Is that enough though?
Let’s say we have 99,99% availability, does that mean everything is fine? No. We must find additional metrics to measure how well we are doing.
Actually, we would like to measure user happiness. We are doing that with NPS and “Kundenbarometer”, but we’d like to have at least an approximation in real time. Well, you can’t do that, but you can approximate via the definition of functional and non-functional requirements you know (or at least assume) are important for customer happiness.
Typical things are: Latencies or expected runtimes, and of course that your application does what it’s intended to do.
This takes us back to metrics and calculated metrics, in other words KPIs, or SLIs, Service Level Indicators.

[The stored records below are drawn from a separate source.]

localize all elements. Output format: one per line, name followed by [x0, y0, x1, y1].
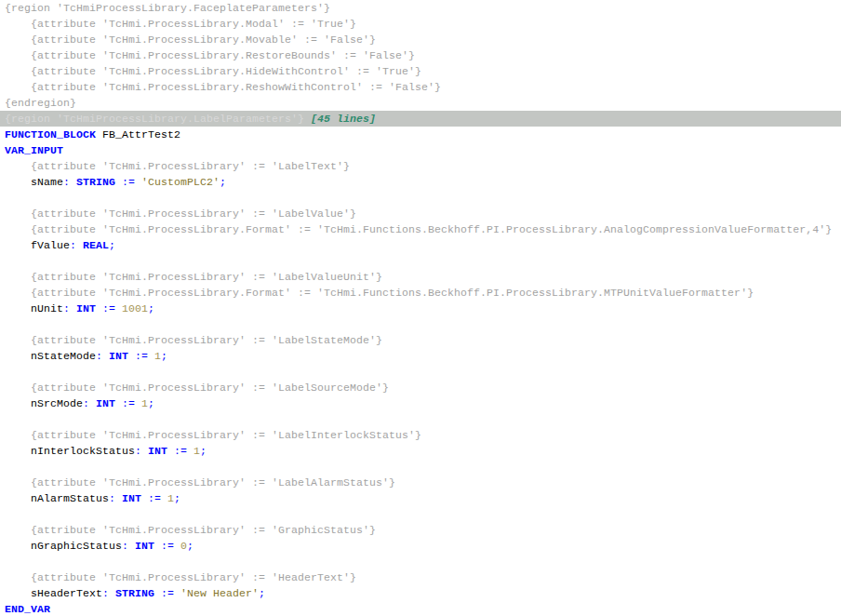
- code-segment-pragma: {attribute 'TcHmi.ProcessLibrary.ReshowW…: [5, 81, 441, 93]
- code-segment-pragma: {attribute 'TcHmi.ProcessLibrary' := 'La…: [5, 382, 389, 394]
- code-segment-operator: :=: [154, 540, 180, 552]
- code-line[interactable]: {region 'TcHmiProcessLibrary.FaceplatePa…: [0, 0, 841, 16]
- code-segment-plain: nInterlockStatus: [5, 445, 135, 457]
- code-line[interactable]: VAR_INPUT: [0, 142, 841, 158]
- code-segment-string: 'New Header': [180, 587, 259, 599]
- code-line[interactable]: nSrcMode: INT := 1;: [0, 395, 841, 411]
- code-segment-operator: ;: [187, 540, 194, 552]
- code-segment-operator: ;: [220, 176, 226, 188]
- code-segment-pragma: {attribute 'TcHmi.ProcessLibrary' := 'La…: [5, 271, 382, 283]
- code-segment-operator: :: [135, 445, 148, 457]
- code-line[interactable]: {attribute 'TcHmi.ProcessLibrary' := 'Gr…: [0, 522, 841, 538]
- code-line[interactable]: {attribute 'TcHmi.ProcessLibrary' := 'La…: [0, 206, 841, 221]
- code-segment-keyword: VAR_INPUT: [5, 144, 63, 156]
- code-segment-operator: ;: [148, 302, 154, 315]
- code-line[interactable]: nAlarmStatus: INT := 1;: [0, 490, 841, 506]
- code-line[interactable]: [0, 506, 841, 522]
- code-segment-pragma: {attribute 'TcHmi.ProcessLibrary.HideWit…: [5, 65, 421, 77]
- code-segment-operator: :=: [141, 492, 167, 504]
- code-segment-keyword: FUNCTION_BLOCK: [5, 128, 96, 141]
- code-line[interactable]: {attribute 'TcHmi.ProcessLibrary.Modal' …: [0, 16, 841, 32]
- code-segment-keyword: STRING: [76, 176, 115, 188]
- code-segment-operator: ;: [161, 350, 167, 362]
- code-segment-plain: FB_AttrTest2: [96, 128, 180, 141]
- code-segment-plain: sName: [5, 176, 63, 188]
- code-segment-keyword: INT: [135, 540, 154, 552]
- code-segment-operator: :: [96, 350, 109, 362]
- code-segment-operator: :=: [115, 176, 141, 188]
- code-segment-pragma: {attribute 'TcHmi.ProcessLibrary' := 'La…: [5, 160, 350, 172]
- code-segment-pragma: {attribute 'TcHmi.ProcessLibrary.Modal' …: [5, 18, 356, 30]
- code-segment-operator: ;: [259, 587, 265, 599]
- code-segment-pragma: {attribute 'TcHmi.ProcessLibrary' := 'La…: [5, 429, 421, 441]
- code-line[interactable]: [0, 411, 841, 427]
- code-line[interactable]: [0, 364, 841, 380]
- code-line[interactable]: {attribute 'TcHmi.ProcessLibrary' := 'La…: [0, 475, 841, 490]
- code-line[interactable]: {endregion}: [0, 95, 841, 111]
- code-segment-keyword: INT: [76, 302, 96, 315]
- code-segment-string: 'CustomPLC2': [141, 176, 220, 188]
- code-line[interactable]: [0, 316, 841, 332]
- code-line[interactable]: fValue: REAL;: [0, 237, 841, 253]
- code-line[interactable]: nInterlockStatus: INT := 1;: [0, 443, 841, 459]
- code-segment-plain: nGraphicStatus: [5, 540, 122, 552]
- code-line[interactable]: nStateMode: INT := 1;: [0, 348, 841, 364]
- code-line[interactable]: {attribute 'TcHmi.ProcessLibrary' := 'La…: [0, 380, 841, 395]
- code-segment-operator: :: [102, 587, 115, 599]
- code-segment-pragma: {attribute 'TcHmi.ProcessLibrary' := 'La…: [5, 208, 356, 220]
- code-segment-collapsed: [45 lines]: [304, 113, 376, 125]
- collapsed-region-line[interactable]: {region 'TcHmiProcessLibrary.LabelParame…: [0, 111, 841, 127]
- code-line[interactable]: {attribute 'TcHmi.ProcessLibrary.Restore…: [0, 47, 841, 63]
- code-segment-operator: :=: [167, 445, 194, 457]
- code-line[interactable]: {attribute 'TcHmi.ProcessLibrary' := 'La…: [0, 332, 841, 348]
- code-segment-operator: :=: [96, 302, 122, 315]
- code-segment-operator: :: [122, 540, 135, 552]
- code-line[interactable]: {attribute 'TcHmi.ProcessLibrary.HideWit…: [0, 63, 841, 79]
- code-segment-keyword: END_VAR: [5, 603, 50, 615]
- code-segment-operator: :=: [115, 397, 141, 409]
- code-segment-operator: ;: [109, 239, 115, 251]
- code-line[interactable]: {attribute 'TcHmi.ProcessLibrary' := 'La…: [0, 269, 841, 285]
- code-line[interactable]: {attribute 'TcHmi.ProcessLibrary.Movable…: [0, 32, 841, 47]
- code-segment-plain: fValue: [5, 239, 70, 251]
- code-segment-keyword: INT: [109, 350, 128, 362]
- code-segment-pragma: {attribute 'TcHmi.ProcessLibrary' := 'Gr…: [5, 524, 376, 536]
- code-segment-operator: :=: [154, 587, 180, 599]
- code-segment-pragma: {attribute 'TcHmi.ProcessLibrary' := 'La…: [5, 334, 382, 346]
- code-segment-operator: :: [109, 492, 122, 504]
- code-segment-plain: nAlarmStatus: [5, 492, 109, 504]
- code-segment-operator: ;: [174, 492, 180, 504]
- code-segment-keyword: INT: [96, 397, 115, 409]
- code-segment-pragma: {attribute 'TcHmi.ProcessLibrary' := 'La…: [5, 476, 395, 489]
- code-line[interactable]: {attribute 'TcHmi.ProcessLibrary' := 'La…: [0, 427, 841, 443]
- code-line[interactable]: [0, 554, 841, 569]
- code-segment-operator: :: [70, 239, 83, 251]
- code-line[interactable]: nGraphicStatus: INT := 0;: [0, 538, 841, 554]
- code-line[interactable]: {attribute 'TcHmi.ProcessLibrary' := 'He…: [0, 569, 841, 585]
- code-segment-plain: nStateMode: [5, 350, 96, 362]
- code-segment-keyword: INT: [122, 492, 141, 504]
- code-line[interactable]: nUnit: INT := 1001;: [0, 301, 841, 316]
- code-segment-keyword: INT: [148, 445, 167, 457]
- code-line[interactable]: END_VAR: [0, 601, 841, 616]
- code-line[interactable]: {attribute 'TcHmi.ProcessLibrary' := 'La…: [0, 158, 841, 174]
- code-segment-keyword: STRING: [115, 587, 154, 599]
- code-line[interactable]: sName: STRING := 'CustomPLC2';: [0, 174, 841, 190]
- code-segment-plain: sHeaderText: [5, 587, 102, 599]
- code-line[interactable]: {attribute 'TcHmi.ProcessLibrary.Format'…: [0, 285, 841, 301]
- code-segment-pragma: {attribute 'TcHmi.ProcessLibrary' := 'He…: [5, 571, 356, 583]
- code-segment-pragma: {attribute 'TcHmi.ProcessLibrary.Format'…: [5, 287, 754, 299]
- code-segment-pragma: {region 'TcHmiProcessLibrary.FaceplatePa…: [5, 2, 330, 14]
- code-segment-plain: nUnit: [5, 302, 63, 315]
- code-line[interactable]: FUNCTION_BLOCK FB_AttrTest2: [0, 127, 841, 142]
- code-editor: {region 'TcHmiProcessLibrary.FaceplatePa…: [0, 0, 841, 616]
- code-line[interactable]: {attribute 'TcHmi.ProcessLibrary.Format'…: [0, 221, 841, 237]
- code-line[interactable]: [0, 190, 841, 206]
- code-segment-operator: :: [63, 176, 76, 188]
- code-segment-operator: :: [63, 302, 76, 315]
- code-line[interactable]: {attribute 'TcHmi.ProcessLibrary.ReshowW…: [0, 79, 841, 95]
- code-segment-pragma: {attribute 'TcHmi.ProcessLibrary.Movable…: [5, 33, 376, 46]
- code-line[interactable]: [0, 459, 841, 475]
- code-line[interactable]: [0, 253, 841, 269]
- code-line[interactable]: sHeaderText: STRING := 'New Header';: [0, 585, 841, 601]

Disclaimer: This is not an exact science, but always a guesstimate. Rule of thumb should at least be: If these indicators are off, the customer will definitely be UNHAPPY.
And in addition to these, we of course also track the availability, where we also have an SLA.
So, as these are the values to which we will be held accountable, we better also alert on these.
We have gathered a more holistic view on our application - we no longer just look at what has to be developed, we also, from the start, look at how the components will behave at runtime, and how we can observe them.
We don’t have to think very hard about how and where to run things - we have solved most tricky problems using Kubernetes and the toolset around; we just have to re-apply patterns, while relying on that most things aren’t that complicated that nobody has solved them yet.
We have a lot less fear of changing things. Since everything is built up as code, everything is easily and fairly quickly reproducible, and we can efficiently test changes up front.
We have gathered a feeling that we are in control. At least, we hope and think we are in control. And that’s a nice feeling.
Restarted VMs:
Redis cluster failed after restart
AppServer could not reconnect to Redis
Pods running only once? SPOF
Expect failures
Circuit breakers: Currently Hystrix, investigating Istio/linkerd
TLS: External semantic search – clogged up their load balancer after a couple of hours of traffic.